In some cases, the AITF has taken a shareholding in new enterprises but, as a nonprofit organisation, it does not take anything out. Selumane said the overwhelming majority of companies set up so far (30% were women-owned) had been successful. Inevitably, market circumstances — such as the announcement this year by Mercedes-Benz SA that it would significantly cut C-Class car production at its East London assembly plant — affected the supplier market.
However, the 67 AITF-supported companies currently enjoy long-term contracts worth about R14bn. This is because the seven motor companies, in addition to the R2.28bn committed to the AITF, are spending another R3.72bn to provide black companies with market access and procurement opportunities. This may be to supply the SA subsidiary or, in some cases, overseas vehicle assembly plants.
Add together the R2.28bn in AITF funding and R3.72bn of market access and procurement, and vehicle manufacturers are in for a combined R6bn. Individual contributions depend on production volumes. That R6bn could grow further if, as currently being negotiated, newcomers Stellantis and Beijing Automotive Industrial Co (BAIC) chip in from 2026, when they have said would start local vehicle manufacture.
Selumane says other potential newcomers, like Chinese EV specialist BYD, will also be brought into the fold as and when they invest in local manufacture. In addition, some multinational components companies have negotiated to support AITF initiatives for their sector rather than give up shares, and a number of foreign-owned truck and bus assemblers want to do the same. In the latter case, it’s not clear yet where their contributions will be spent.
Production volumes are so low that it makes little economic sense to engage in wholesale components localisation. Most trucks and buses are assembled from imported kits.
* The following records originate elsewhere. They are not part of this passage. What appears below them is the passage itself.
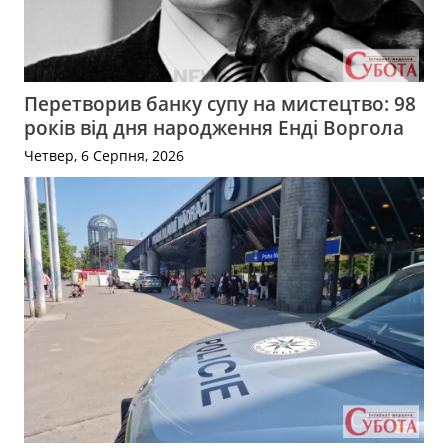
Перетворив банку супу на мистецтво: 98
років від дня народження Енді Воргола
Четвер, 6 Серпня, 2026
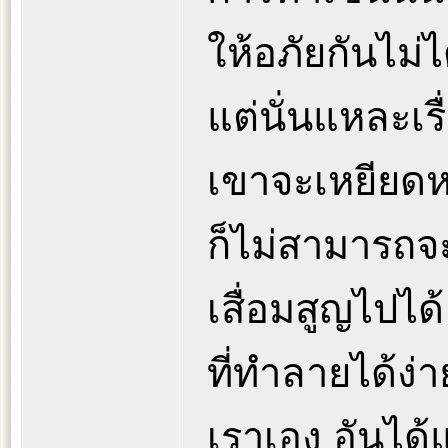
ให้อภัยกันไม่ไ
แต่นั่นแหละเรื
เขาจะเหยียดห
ก็ไม่สามารถจ
เสื่อมสูญไปได้
ที่ทำลายได้ง่
เราเอง อันได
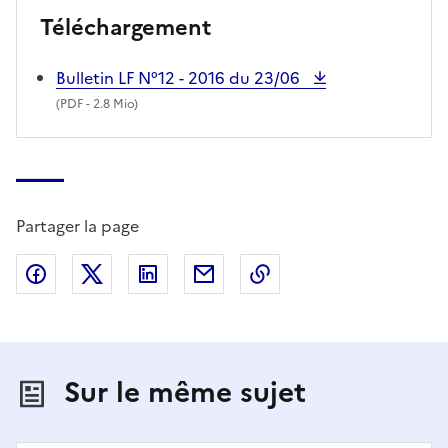
Téléchargement
Bulletin LF N°12 - 2016 du 23/06
(
PDF
- 2.8 Mio)
Partager la page
Partager sur Facebook
Partager sur X (anciennement Twitter)
Partager sur LinkedIn
Partager par email
Copier dans le presse
Sur le même sujet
Having been set up for an initial 10 years, the AITF’s mandate will come to a close at the end of 2029. Given its importance to the overall success of the APDP and master plan — both of which are due to continue for a further six years, to 2035 — it’s hard to believe the AITF won’t continue.
Selumane is in no doubt about its importance. “We have a fantastic opportunity to contribute to empowerment and transformation,” he says. “The need for both won’t end in 2029. With changes that are happening in the industry, it will actually become greater.”